DATASET section start
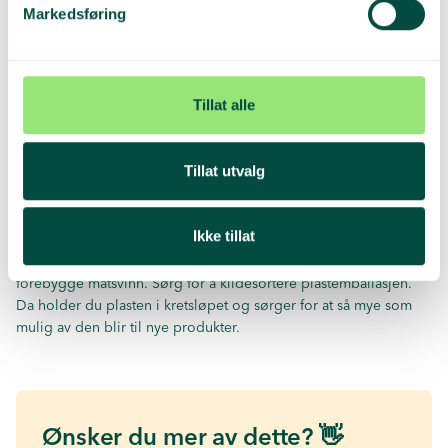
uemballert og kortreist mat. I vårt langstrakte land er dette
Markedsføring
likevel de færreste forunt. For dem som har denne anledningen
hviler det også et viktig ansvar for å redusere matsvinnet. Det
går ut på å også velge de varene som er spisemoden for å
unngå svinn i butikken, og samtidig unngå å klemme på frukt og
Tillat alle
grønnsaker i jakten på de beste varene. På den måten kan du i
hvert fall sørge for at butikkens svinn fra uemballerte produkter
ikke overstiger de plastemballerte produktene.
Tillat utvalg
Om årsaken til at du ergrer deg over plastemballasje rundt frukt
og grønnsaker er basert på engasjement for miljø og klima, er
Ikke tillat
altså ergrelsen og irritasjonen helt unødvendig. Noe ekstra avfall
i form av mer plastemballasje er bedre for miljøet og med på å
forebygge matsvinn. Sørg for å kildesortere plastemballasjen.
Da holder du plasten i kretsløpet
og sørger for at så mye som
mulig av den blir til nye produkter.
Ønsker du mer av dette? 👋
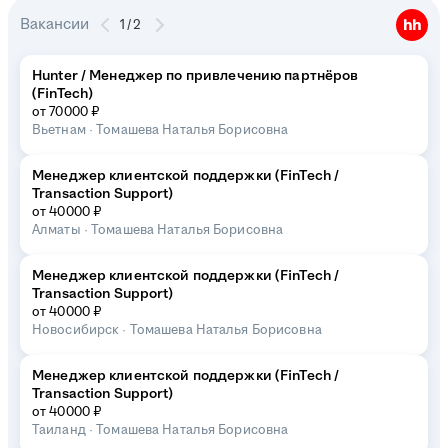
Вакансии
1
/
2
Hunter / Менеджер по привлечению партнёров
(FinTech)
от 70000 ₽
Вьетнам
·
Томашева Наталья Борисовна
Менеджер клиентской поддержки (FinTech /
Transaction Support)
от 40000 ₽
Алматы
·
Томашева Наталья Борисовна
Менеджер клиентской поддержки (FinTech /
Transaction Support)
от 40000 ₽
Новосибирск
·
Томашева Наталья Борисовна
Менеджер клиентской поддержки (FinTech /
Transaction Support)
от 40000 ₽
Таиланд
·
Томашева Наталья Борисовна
DATASET section end
▶ _REQUIRED WORK_
Of the lines above, extract only those from the line with "grønnsaker i jakten" to the line with "og sørger for at så mye som", both included, exactly as written.

▶ _SOLUTION BELOW_
grønnsaker i jakten på de beste varene. På den måten kan du i
hvert fall sørge for at butikkens svinn fra uemballerte produkter
ikke overstiger de plastemballerte produktene.
Tillat utvalg
Om årsaken til at du ergrer deg over plastemballasje rundt frukt
og grønnsaker er basert på engasjement for miljø og klima, er
Ikke tillat
altså ergrelsen og irritasjonen helt unødvendig. Noe ekstra avfall
i form av mer plastemballasje er bedre for miljøet og med på å
forebygge matsvinn. Sørg for å kildesortere plastemballasjen.
Da holder du plasten i kretsløpet
og sørger for at så mye som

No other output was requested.